3 Tactics Hackers Use to Steal Passwords


Passwords, a basic yet essential part of cybersecurity, are the first line of defence against cyberattacks in our increasingly digital world. However, according to research from Check Point Software, many users are under the false impression that cybercriminals have no interest in their personal information or data on their computers.

And it is for this reason that the robustness and strength of passwords are more important now than ever. With that in mind – thanks to Checkpoint – here are three of the tactics used to steal passwords along with the necessary steps to prevent any person from becoming a victim of cybercrime:

1. Phishing attacks

This method has become one of the most widely used tactics for stealing passwords and usernames. It works in a simple way: by sending an email that appears to come from a trusted source (such as banks, energy companies, etc.), but aims to manipulate the recipient and extract confidential information.

An example of a successful phishing attack was the data breach at Experian, where a fraudster purported as a legitimate client obtained the personal information of as many as 24 million South Africans and nearly 793,749 business entities.

One of the best ways to prevent a phishing attack is by implementing a two-step authentication. This extra layer of security prompts the user to enter a second password, which is usually sent via SMS. This way, access to an account is prevented even if they have the user’s credentials.

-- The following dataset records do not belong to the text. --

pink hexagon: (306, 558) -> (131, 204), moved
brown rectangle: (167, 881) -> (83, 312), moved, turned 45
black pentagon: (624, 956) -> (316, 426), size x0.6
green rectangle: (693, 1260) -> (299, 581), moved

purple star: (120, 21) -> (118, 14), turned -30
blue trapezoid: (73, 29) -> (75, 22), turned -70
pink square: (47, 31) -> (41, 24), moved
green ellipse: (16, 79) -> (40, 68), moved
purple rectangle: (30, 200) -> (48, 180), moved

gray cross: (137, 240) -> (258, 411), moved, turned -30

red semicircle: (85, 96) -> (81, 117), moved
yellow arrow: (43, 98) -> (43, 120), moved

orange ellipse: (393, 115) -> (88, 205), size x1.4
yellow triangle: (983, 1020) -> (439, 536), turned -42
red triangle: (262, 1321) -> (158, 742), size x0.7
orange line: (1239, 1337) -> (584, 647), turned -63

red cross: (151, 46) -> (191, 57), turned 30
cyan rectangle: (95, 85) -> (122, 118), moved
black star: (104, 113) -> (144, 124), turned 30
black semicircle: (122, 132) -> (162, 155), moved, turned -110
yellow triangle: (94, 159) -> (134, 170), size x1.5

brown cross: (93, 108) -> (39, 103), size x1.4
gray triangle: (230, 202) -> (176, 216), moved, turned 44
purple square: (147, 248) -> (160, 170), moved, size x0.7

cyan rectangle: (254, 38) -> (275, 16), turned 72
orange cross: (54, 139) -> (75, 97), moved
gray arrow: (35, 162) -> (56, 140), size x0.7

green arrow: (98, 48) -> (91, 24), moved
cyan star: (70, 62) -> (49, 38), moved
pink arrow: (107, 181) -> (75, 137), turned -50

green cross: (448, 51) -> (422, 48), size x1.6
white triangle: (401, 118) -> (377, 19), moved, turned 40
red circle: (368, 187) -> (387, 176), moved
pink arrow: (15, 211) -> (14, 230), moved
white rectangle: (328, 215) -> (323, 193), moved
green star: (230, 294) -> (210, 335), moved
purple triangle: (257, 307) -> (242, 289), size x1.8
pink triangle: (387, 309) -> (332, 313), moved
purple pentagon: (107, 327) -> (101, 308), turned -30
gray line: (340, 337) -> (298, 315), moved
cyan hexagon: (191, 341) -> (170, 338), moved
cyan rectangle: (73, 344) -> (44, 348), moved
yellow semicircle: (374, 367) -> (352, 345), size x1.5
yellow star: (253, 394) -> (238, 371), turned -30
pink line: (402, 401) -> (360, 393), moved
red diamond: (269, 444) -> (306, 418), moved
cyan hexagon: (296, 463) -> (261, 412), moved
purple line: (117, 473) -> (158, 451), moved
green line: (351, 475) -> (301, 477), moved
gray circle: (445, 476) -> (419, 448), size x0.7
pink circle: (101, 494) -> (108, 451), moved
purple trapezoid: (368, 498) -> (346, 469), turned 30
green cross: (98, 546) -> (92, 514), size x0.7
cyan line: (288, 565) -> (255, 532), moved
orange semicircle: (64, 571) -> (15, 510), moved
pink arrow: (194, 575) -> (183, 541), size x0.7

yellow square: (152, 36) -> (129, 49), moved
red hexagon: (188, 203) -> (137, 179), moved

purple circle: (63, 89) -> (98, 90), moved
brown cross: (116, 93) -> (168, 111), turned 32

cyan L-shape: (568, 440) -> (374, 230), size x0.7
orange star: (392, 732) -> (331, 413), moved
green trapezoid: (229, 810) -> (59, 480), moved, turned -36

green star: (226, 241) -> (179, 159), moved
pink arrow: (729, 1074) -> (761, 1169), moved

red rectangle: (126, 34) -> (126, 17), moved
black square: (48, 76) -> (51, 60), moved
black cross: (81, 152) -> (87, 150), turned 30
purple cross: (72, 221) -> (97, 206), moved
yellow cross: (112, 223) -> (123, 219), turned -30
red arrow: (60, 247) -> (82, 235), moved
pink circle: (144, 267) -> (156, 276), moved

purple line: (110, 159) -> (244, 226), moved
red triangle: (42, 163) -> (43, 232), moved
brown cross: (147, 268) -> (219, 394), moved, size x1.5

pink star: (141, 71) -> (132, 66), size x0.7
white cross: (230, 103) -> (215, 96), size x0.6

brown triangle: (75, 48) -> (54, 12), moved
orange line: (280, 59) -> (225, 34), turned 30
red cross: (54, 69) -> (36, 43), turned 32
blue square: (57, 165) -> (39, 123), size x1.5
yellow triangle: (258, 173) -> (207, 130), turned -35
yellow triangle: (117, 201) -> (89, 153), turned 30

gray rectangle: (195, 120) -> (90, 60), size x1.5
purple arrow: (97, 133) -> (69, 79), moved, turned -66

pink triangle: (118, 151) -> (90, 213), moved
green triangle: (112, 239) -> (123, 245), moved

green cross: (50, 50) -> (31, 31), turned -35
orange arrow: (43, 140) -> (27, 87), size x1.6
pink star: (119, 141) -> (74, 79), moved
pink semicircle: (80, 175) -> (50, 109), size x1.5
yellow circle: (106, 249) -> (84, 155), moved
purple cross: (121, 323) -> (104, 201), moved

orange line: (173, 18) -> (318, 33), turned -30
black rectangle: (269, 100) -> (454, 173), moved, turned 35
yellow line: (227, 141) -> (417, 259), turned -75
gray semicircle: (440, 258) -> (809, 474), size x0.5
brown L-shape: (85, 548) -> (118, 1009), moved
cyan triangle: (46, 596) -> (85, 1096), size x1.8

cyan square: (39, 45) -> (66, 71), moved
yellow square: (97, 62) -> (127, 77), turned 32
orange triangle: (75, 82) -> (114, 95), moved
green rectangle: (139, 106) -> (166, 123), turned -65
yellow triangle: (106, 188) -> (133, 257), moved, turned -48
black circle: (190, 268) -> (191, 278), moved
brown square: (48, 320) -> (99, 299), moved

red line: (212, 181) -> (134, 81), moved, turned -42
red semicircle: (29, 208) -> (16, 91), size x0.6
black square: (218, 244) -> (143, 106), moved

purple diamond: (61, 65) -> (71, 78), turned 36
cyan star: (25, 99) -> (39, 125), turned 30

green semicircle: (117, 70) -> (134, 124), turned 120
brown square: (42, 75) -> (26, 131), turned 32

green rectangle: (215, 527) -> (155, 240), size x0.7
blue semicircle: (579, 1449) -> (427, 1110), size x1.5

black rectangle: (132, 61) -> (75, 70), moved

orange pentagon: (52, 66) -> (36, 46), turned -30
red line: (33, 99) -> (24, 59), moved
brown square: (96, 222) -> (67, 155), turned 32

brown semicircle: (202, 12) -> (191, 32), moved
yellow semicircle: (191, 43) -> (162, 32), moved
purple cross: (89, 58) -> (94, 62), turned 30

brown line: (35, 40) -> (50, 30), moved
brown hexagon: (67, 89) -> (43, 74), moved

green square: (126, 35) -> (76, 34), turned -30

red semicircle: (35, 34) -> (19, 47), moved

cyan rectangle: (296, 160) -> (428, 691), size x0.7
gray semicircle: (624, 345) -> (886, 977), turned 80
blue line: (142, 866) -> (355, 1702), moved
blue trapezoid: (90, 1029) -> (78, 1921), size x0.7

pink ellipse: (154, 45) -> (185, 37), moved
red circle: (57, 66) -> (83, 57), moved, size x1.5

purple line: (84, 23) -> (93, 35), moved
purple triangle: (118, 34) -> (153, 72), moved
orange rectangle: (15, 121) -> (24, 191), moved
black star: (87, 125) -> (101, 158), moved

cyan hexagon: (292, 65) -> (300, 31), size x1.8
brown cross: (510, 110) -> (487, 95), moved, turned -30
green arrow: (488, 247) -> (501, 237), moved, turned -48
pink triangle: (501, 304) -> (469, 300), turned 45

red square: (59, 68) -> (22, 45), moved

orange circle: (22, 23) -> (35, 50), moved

2. Brute-force or dictionary hacking

This type of cyber-attack involves trying to crack a password through repetition. The cybercriminals will try multiple random combinations, combining names, letters, and numbers, until they gain access.

To prevent them from achieving their goal, it is essential that users create complicated and complex passwords that cybercriminals would never be able to guess randomly.

To do this, it is necessary to leave out names, dates, and common words. Instead, it is best to create a unique password of at least eight characters that combine letters (both upper and lower case), numbers and symbols.

3. Keyloggers

These programmes are capable of recording every keystroke made on a computer and even record what is displayed on the screen. This information is then sent and stored on external servers, then used by cybercriminals.

These cyber-attacks are commonly part of malware that is been previously installed on a computer. The worst thing about these attacks is that many people often use the same password for different user accounts.

To prevent this, it is essential to use a different password for each profile or account. To do this, a password manager can be used, which allows both managing and generating different and robust password combinations for each service based on the guidelines decided upon.